Tomorrow looks like yesterday
"Tomorrow Never Dies" (12). Nationwide
From the moment Monty Norman's oh-so-familiar theme tune swings into action for the pre-credits sequence, the 18th Bond movie, with its 1960s-ish title song by Sheryl Crow, promises to deliver a reassuringly traditional 007 adventure, and so it proves. Despite the obligatory post-Cold War "terrorists" and the fact that the baddie (Jonathan Pryce) is a megalomaniac media mogul, this marks a further return to the vodka-swilling, promiscuous Bond of yore.
None of that feeble Timothy Dalton new man stuff here - immediately after the first big shoot-out we find our hero "learning a new tongue" from a buxom Scandinavian lass, giving Moneypenny (Samantha Bond) the opportunity to utter the immortal line: "You always were a cunning linguist, James", before summoning him to save the world from an implausible World War between Her Majesty's Government and the People's Republic of China. The cause of the conflict - the sinking of a British frigate by Chinese airplanes - has been orchestrated by Pryce as part of his mad plan to take over the world's media (who could credit such a thing?), and Brosnan's attempts to stop him take the story to Germany, Vietnam and the South China Sea.
Brosnan really makes a very good Bond, the best since Connery was in his prime, and director Roger Spottiswoode (Under Fire, Air America) has a slightly more distinguished track record than most of his predecessors, reflected in the competent action sequences. There were reports of friction over the script during production of Tomorrow Never Dies, and it certainly looks cobbled together at times, but then what Bond movie doesn't? The real scripting flaws are in characterisation and dialogue, both of which rapidly decline as the film wears on. Most crucially, there's not enough fun - Pryce's character, in particular, must be one of the most boring Bond villains ever, making you long for the halcyon days of Smersh and Spectre. Michelle Yeoh, by contrast, is sadly under-utilised as a Chinese super-spy.
Strangely, the producers don't make more of the current taste for all things Swinging and British, but the outrageously overt product placement clearly supersedes any aesthetic considerations; it's hard to believe for example, that the brand of vodka 007 prefers in his shaken-not-stirred martinis is Smirnoff. As Bonds go, though, Tomorrow Never Dies is pleasant enough brain candy, although Brosnan's efforts deserve better . . . maybe next time, Meester Bond.

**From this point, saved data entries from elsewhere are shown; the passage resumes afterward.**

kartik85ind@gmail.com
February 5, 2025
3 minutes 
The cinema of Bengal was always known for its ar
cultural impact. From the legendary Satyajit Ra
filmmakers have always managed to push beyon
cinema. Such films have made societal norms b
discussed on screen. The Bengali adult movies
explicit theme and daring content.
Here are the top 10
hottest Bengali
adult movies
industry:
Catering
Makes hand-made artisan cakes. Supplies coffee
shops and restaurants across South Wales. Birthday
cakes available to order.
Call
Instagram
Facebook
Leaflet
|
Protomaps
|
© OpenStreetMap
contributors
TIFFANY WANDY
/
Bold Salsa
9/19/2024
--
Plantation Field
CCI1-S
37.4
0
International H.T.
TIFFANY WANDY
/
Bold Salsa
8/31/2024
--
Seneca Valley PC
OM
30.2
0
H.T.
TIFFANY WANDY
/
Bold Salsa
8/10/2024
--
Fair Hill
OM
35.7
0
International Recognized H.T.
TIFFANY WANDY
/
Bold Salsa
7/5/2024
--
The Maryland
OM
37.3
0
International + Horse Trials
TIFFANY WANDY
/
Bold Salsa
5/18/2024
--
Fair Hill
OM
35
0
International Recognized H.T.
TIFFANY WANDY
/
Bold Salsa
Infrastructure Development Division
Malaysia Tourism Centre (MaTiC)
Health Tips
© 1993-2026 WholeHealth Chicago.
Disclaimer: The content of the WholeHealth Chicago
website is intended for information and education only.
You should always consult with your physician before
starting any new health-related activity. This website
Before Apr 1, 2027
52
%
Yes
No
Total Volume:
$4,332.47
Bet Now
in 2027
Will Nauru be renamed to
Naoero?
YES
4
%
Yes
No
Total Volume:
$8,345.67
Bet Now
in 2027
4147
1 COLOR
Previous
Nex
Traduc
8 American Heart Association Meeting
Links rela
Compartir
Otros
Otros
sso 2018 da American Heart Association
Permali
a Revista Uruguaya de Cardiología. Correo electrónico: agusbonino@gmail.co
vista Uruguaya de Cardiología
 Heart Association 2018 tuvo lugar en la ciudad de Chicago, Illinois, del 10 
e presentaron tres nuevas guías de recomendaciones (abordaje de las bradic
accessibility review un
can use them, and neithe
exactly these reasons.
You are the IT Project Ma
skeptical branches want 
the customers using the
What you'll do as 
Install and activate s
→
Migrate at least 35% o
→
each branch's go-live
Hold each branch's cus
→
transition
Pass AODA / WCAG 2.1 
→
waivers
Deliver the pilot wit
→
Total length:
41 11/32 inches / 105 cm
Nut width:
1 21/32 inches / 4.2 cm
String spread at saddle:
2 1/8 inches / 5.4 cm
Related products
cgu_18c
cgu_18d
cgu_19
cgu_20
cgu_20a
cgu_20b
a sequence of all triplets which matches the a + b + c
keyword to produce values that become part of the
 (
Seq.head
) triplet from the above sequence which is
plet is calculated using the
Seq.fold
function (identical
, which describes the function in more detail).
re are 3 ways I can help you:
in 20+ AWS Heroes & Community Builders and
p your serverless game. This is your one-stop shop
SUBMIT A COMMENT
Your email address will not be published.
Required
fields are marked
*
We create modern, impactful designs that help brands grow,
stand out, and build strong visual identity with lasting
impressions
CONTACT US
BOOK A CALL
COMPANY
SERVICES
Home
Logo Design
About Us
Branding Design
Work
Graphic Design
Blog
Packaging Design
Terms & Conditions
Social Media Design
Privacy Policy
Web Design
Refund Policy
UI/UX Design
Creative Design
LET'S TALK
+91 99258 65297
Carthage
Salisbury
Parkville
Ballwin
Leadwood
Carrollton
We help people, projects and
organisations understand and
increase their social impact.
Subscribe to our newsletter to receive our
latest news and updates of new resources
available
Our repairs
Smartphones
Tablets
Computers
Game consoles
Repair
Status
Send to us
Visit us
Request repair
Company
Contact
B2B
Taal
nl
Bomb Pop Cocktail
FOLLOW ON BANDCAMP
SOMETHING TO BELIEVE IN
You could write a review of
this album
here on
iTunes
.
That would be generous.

"I Know What You Did Last Summer" (18) Nationwide
For several years, the teen slasher pic seemed to be a genre which had fallen into, if not disrepute (since one of its charms was always its disreputableness), then certainly disrepair. But a young screenwriter called Kevin Williamson has put a stop to all that in the space of a few short months, first with his wonderfully knowing script for Scream, and now with I Know What You Did Last Summer, which has emulated Wes Craven's film's success at the American box office.
Like Scream, the characters in I Know What You Did Last Summer are aware of, and comment on, the cliches of the horror story in which they find themselves, but this time everything is played much straighter, and the laughs are left out entirely. On the night of their graduation from high school, four friends accidentally run over a pedestrian on a dark road. Fearful of the consequences of getting caught, they dump the body off a jetty into the sea, and go their separate ways. But one year later, the four find that they are being stalked by someone who . . . well, you can guess the rest.
Played by an engaging young cast, led by Jennifer Love Hewitt of the TV series Party Of Five, and solidly directed by Scotsman Jim Gillespie, the film starts well, with a wonderful tracking shot over the sea towards the little fishing town where the protagonists live, to the accompaniment of a sludge-metal version of Summer Breeze. It's a pity that the tone of brooding, trashy menace isn't sustained for long - Williamson's script seems too concerned with Hewitt's sense of guilt about the accident to revel in its consequences. Essentially, there's too much wandering around in search of the truth and not enough he's-behind-you stuff to keep the plot engine ticking, and the ending is a throwaway let-down. The publicity material makes reference to Dostoyevsky, but perhaps Williamson and Gillespie should have concentrated more on their Hitchcock.